Navigating Supply Chain Disruptions: Lessons from Recent Years
05 May 2026 by Steve Vorass

Navigating Supply Chain Disruptions: Lessons from Recent YearsSupply Chain Resilience: Professional Lessons for Brokers and Forwarders

The past several years have tested every supply chain assumption.

For brokers and forwarders, disruption was not theoretical. It was operational pressure layered on top of regulatory accountability.

The conversation now is not whether disruption exists. It is how brokerage and forwarding professionals build supply chain resilience into their service model.

Here are the lessons that apply directly to our profession.


 

 

Diversification as an Advisory Function

When trade lanes stalled and sourcing shifted, brokers and forwarders were often the first call.

Members who understood alternate ports, inland routings, FTZ options, and bonded strategies moved beyond transaction processing into advisory roles.

Supply chain resilience is no longer just the shipper’s responsibility. Brokers who can articulate routing alternatives and regulatory implications add measurable value.

Chicago’s intermodal strength makes that advisory capacity tangible.

 


Communication as Risk Management

During peak disruption, certainty was rare.

The brokers who retained trust were those who communicated early, clearly, and frequently — even when answers were incomplete.

From a professional standpoint, documentation of those communications also matters. When timelines shift and expectations change, written confirmation protects both broker and client.

In volatile conditions, communication is not customer service. It is risk management.

 

Compliance Under Pressure

Disruption did not slow enforcement. If anything, forced labor scrutiny, FDA reviews, and ACE oversight intensified.

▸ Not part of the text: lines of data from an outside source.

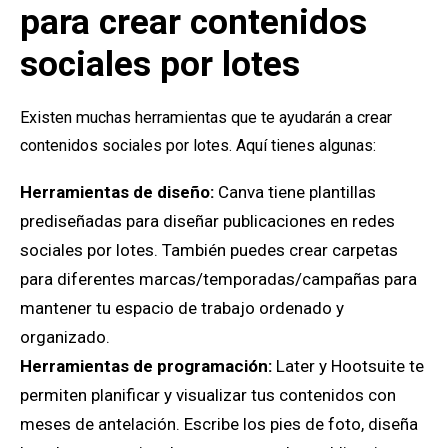
para crear contenidos
sociales por lotes
Existen muchas herramientas que te ayudarán a crear
contenidos sociales por lotes. Aquí tienes algunas:
Herramientas de diseño:
Canva tiene plantillas
prediseñadas para diseñar publicaciones en redes
sociales por lotes. También puedes crear carpetas
para diferentes marcas/temporadas/campañas para
mantener tu espacio de trabajo ordenado y
organizado.
Herramientas de programación:
Later y Hootsuite te
permiten planificar y visualizar tus contenidos con
meses de antelación. Escribe los pies de foto, diseña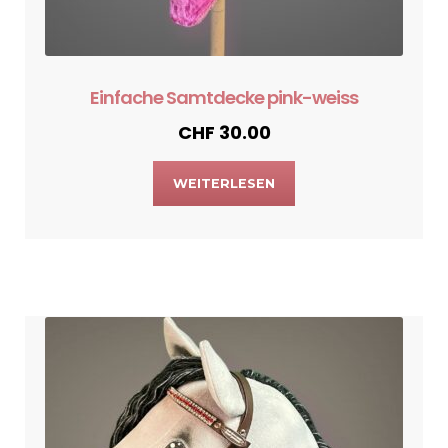
Einfache Samtdecke pink-weiss
CHF
30.00
WEITERLESEN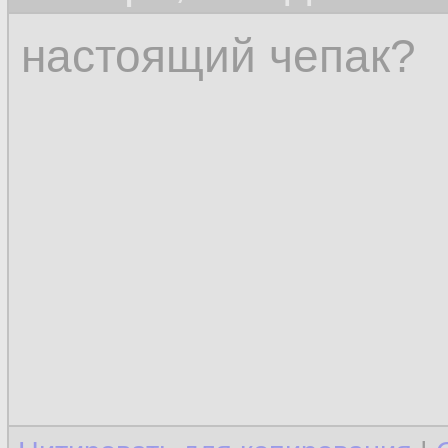
настоящий чепак?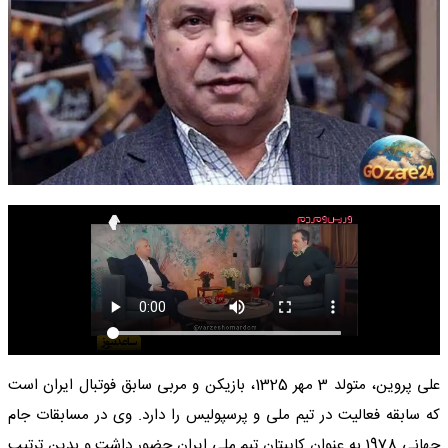
علی پروین، متولد 3 مهر 1325، بازیکن و مربی سابق فوتبال ایران است
که سابقه فعالیت در تیم ملی و پرسپولیس را دارد. وی در مسابقات جام
جهانی 1978 به عنوان کاپیتان تیم ملی ایران حضور داشت و بدین ترتیب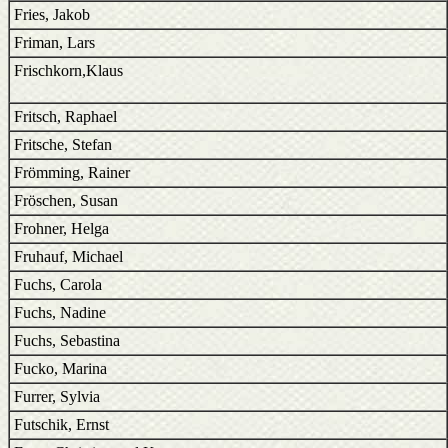
Fries, Jakob
Friman, Lars
Frischkorn,Klaus
Fritsch, Raphael
Fritsche, Stefan
Frömming, Rainer
Fröschen, Susan
Frohner, Helga
Fruhauf, Michael
Fuchs, Carola
Fuchs, Nadine
Fuchs, Sebastina
Fucko, Marina
Furrer, Sylvia
Futschik, Ernst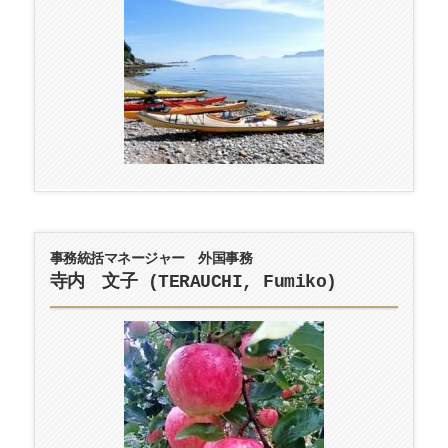
事務統括マネージャー 外国事務
寺内 文子 (TERAUCHI, Fumiko)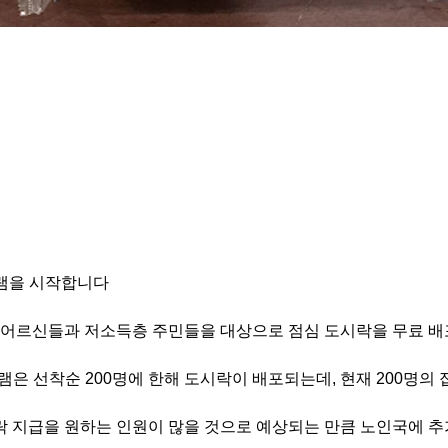
램을 시작합니다
 어르신들과 저소득층 주민들을 대상으로 점심 도시락을 무료 
그램은 선착순
200
명에 한해 도시락이 배포되는데
,
현재
200
명의 
락 지급을 원하는 인원이 많을 것으로 예상되는 만큼 노인국에 추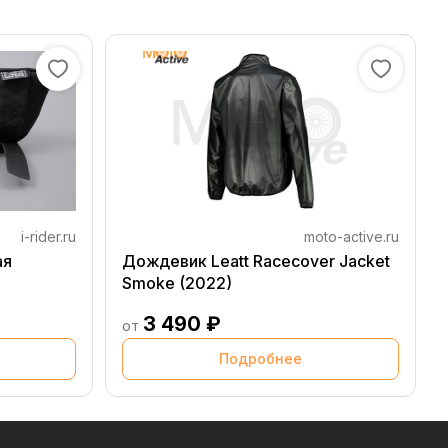
i-rider.ru
moto-active.ru
ая
Дождевик Leatt Racecover Jacket
Smoke (2022)
3 490 ₽
от
Подробнее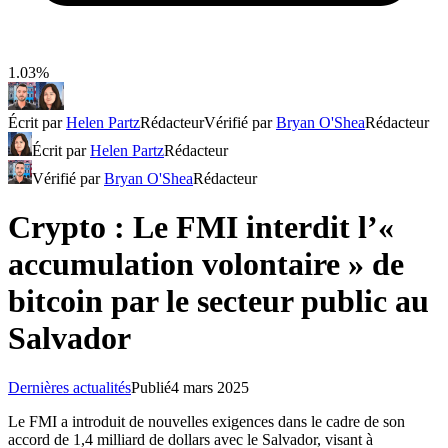
1.03%
Écrit par
Helen Partz
Rédacteur
Vérifié par
Bryan O'Shea
Rédacteur
Écrit par
Helen Partz
Rédacteur
Vérifié par
Bryan O'Shea
Rédacteur
Crypto : Le FMI interdit l’«
accumulation volontaire » de
bitcoin par le secteur public au
Salvador
Dernières actualités
Publié
4 mars 2025
Le FMI a introduit de nouvelles exigences dans le cadre de son
accord de 1,4 milliard de dollars avec le Salvador, visant à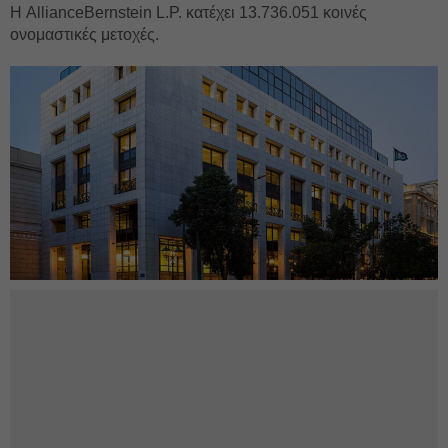
Η AllianceBernstein L.P. κατέχει 13.736.051 κοινές
ονομαστικές μετοχές.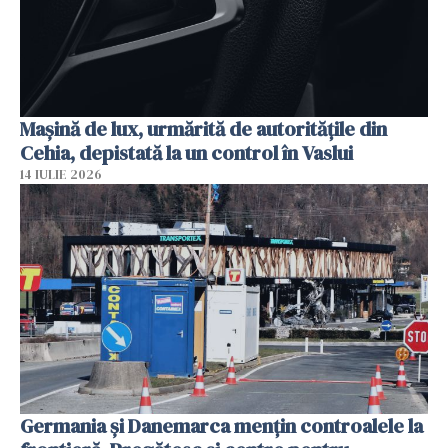
Mașină de lux, urmărită de autoritățile din
Cehia, depistată la un control în Vaslui
14 IULIE 2026
Germania și Danemarca mențin controalele la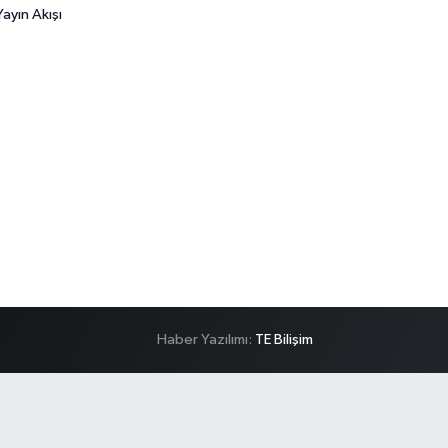
ayın Akışı
Haber Yazılımı:
TE Bilişim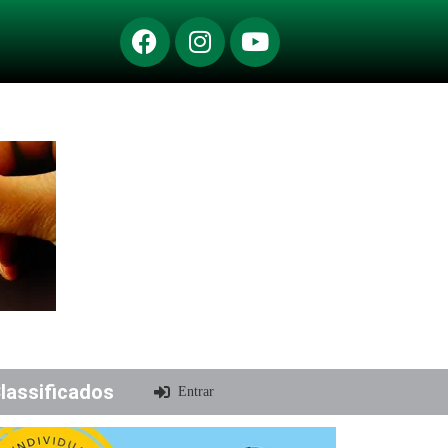
lassificados
Entrar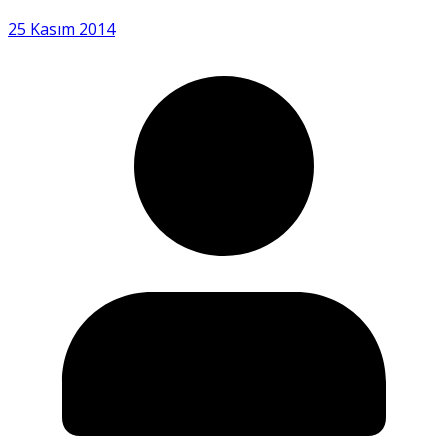
25 Kasım 2014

Operational strain increases the risk of shortcuts. That is precisely when internal controls matter most.

Members who maintained disciplined filing practices during disruption demonstrated what supply chain resilience looks like in brokerage practice.

Clean entries during chaotic conditions are not accidental.

 

Inventory Strategy and Entry Planning

As shippers reevaluated safety stock and nearshoring strategies, brokers were pulled into higher-level planning discussions.

Bonded warehousing, FTZ utilization, and duty planning became strategic levers.

For Chicago professionals, inland positioning created opportunity:

  • Rail staging
     

  • Regional distribution hubs
     

  • Entry timing strategies
     

Brokers who understand the regulatory implications of inventory positioning contribute directly to enterprise-level decisions.

 

Relationships as Operational Leverage

Visibility platforms improved, but relationships still resolved problems.

Established connections with terminals, carriers, CBP personnel, and warehouse operators often determined whether a problem stalled or moved.

The Chicago trade community’s collaborative culture remains a competitive advantage.

Professional networks are part of supply chain resilience.

 

The Role of CCBFA

For members of the Chicago Customs Brokers and Forwarders Association, resilience is both collective and individual.

Shared knowledge, regulatory updates, and peer discussion strengthen the region’s trade gateway.

Supply chains may remain complex.

But disciplined professionals, informed through association engagement, make them steadier.

Resilience is built before the next disruption arrives.